Last year, Leicestershire police scanned the faces of 90,000 festival-goers at Download Festival, checking them against a list of wanted criminals across the country. It was the first time anywhere in the UK that facial recognition technology — NeoFace — was used at a public outdoor event.
Privacy campaigners — and Muse frontman Matt Bellamy — expressed their fury at authorities after they casually mentioned the use of the surveillance project on Police Oracle, a police news and information website. Police didn't use any other method to warn festival-goers about the controversial initiative.

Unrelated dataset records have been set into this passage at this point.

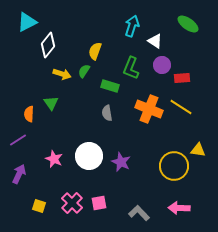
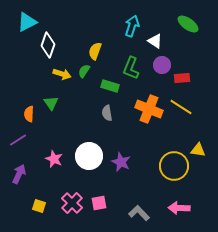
white diamond: rotated 20 degrees counterclockwise
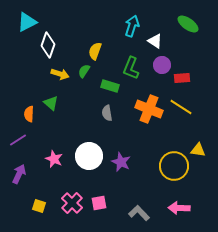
yellow arrow: moved 2 px left
green triangle: rotated 14 degrees counterclockwise
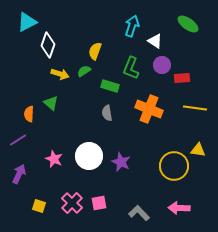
green semicircle: rotated 24 degrees clockwise
yellow line: moved 14 px right, 1 px down; rotated 25 degrees counterclockwise
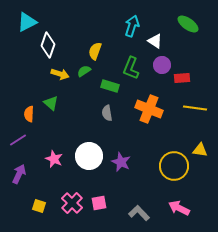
yellow triangle: moved 2 px right
pink arrow: rotated 25 degrees clockwise
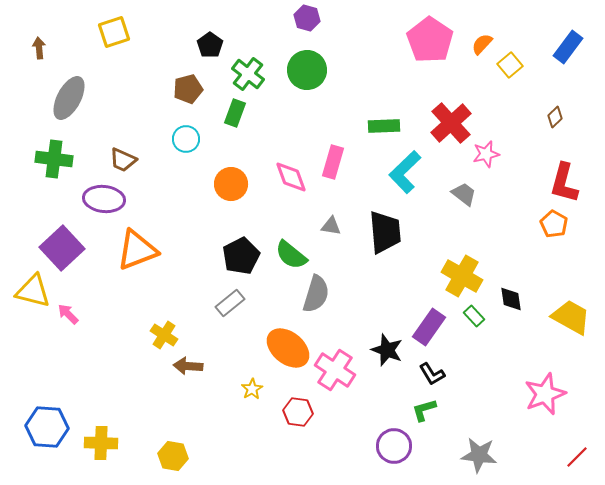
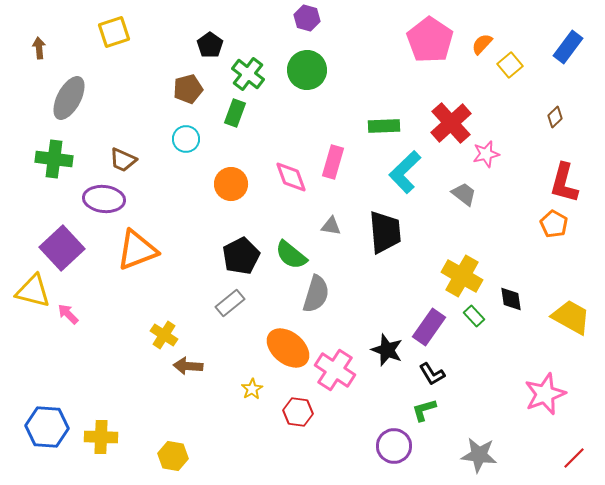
yellow cross at (101, 443): moved 6 px up
red line at (577, 457): moved 3 px left, 1 px down
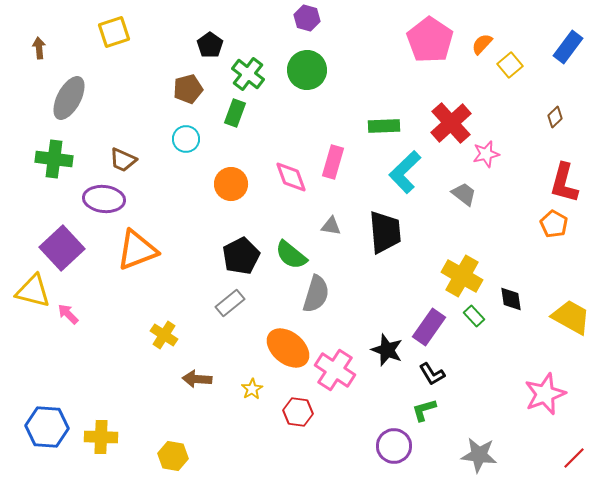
brown arrow at (188, 366): moved 9 px right, 13 px down
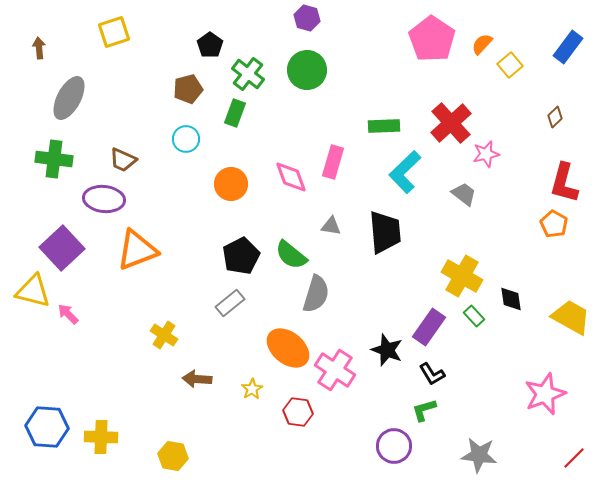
pink pentagon at (430, 40): moved 2 px right, 1 px up
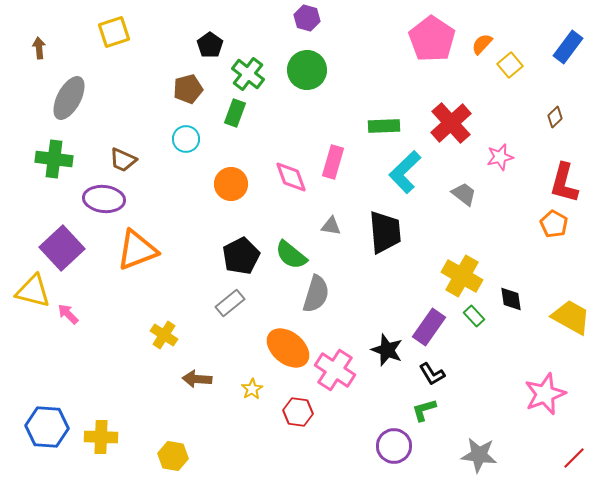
pink star at (486, 154): moved 14 px right, 3 px down
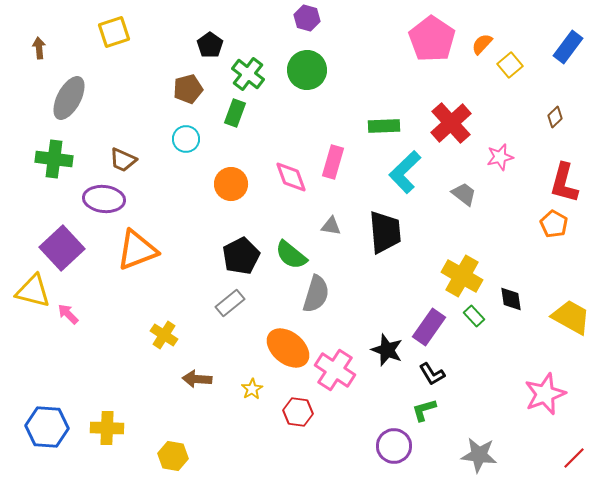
yellow cross at (101, 437): moved 6 px right, 9 px up
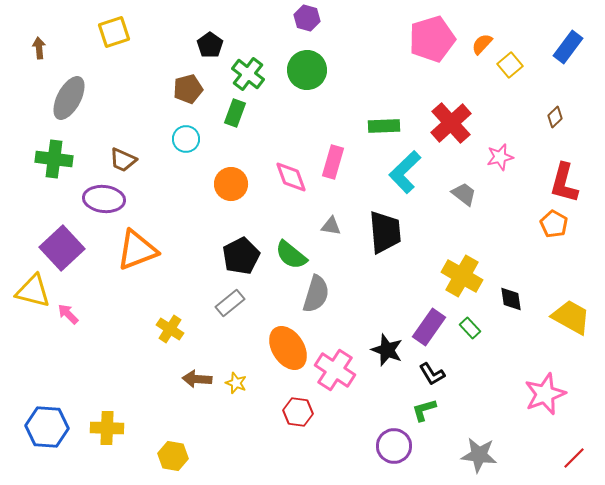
pink pentagon at (432, 39): rotated 21 degrees clockwise
green rectangle at (474, 316): moved 4 px left, 12 px down
yellow cross at (164, 335): moved 6 px right, 6 px up
orange ellipse at (288, 348): rotated 18 degrees clockwise
yellow star at (252, 389): moved 16 px left, 6 px up; rotated 20 degrees counterclockwise
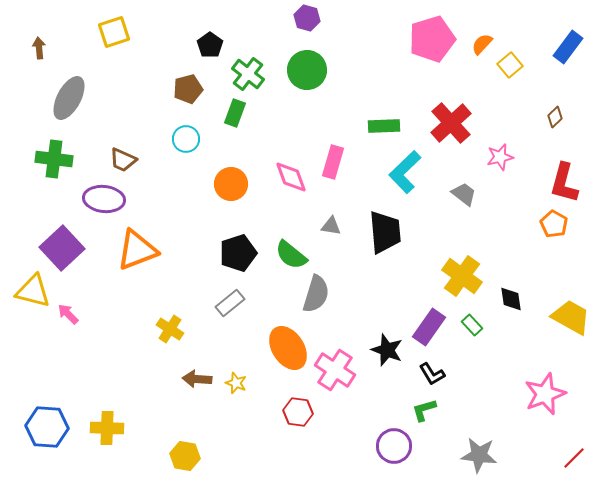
black pentagon at (241, 256): moved 3 px left, 3 px up; rotated 9 degrees clockwise
yellow cross at (462, 276): rotated 6 degrees clockwise
green rectangle at (470, 328): moved 2 px right, 3 px up
yellow hexagon at (173, 456): moved 12 px right
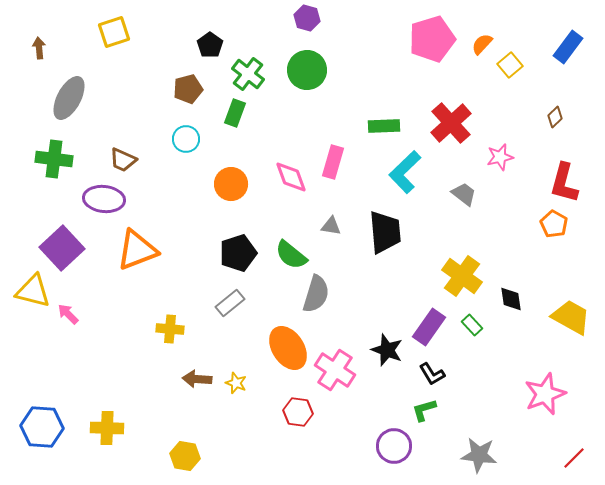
yellow cross at (170, 329): rotated 28 degrees counterclockwise
blue hexagon at (47, 427): moved 5 px left
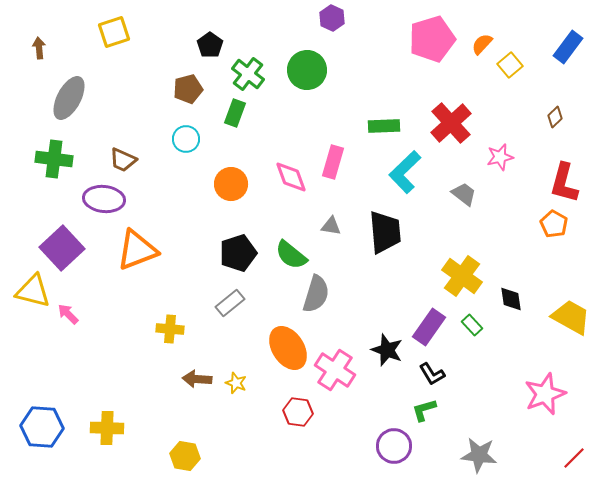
purple hexagon at (307, 18): moved 25 px right; rotated 10 degrees clockwise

Oh, and they keep the data.
"The concept of facial recognition is moving towards a Blade Runner-type future. The question is: did I really give informed and explicit consent to this? Where's the transparency?" Raj Samani, CTO at Intel Security, told Mashable.
"In the case of festivals, it raises a lot of questions around what is done with our data once the event is over," he says.
In order for facial recognition to be of use, the data has to be stored. But it's unclear how the data is stored and protected or for how long it remains and when it's deleted.
It's nearly impossible to find out who the dataset is shared with or cross-referenced against, Christopher Weatherhead, technology officer at Privacy International, told Mashable.
"For example is the imagery being compared to law enforcement databases, medical databases, or social media profiles?" he said.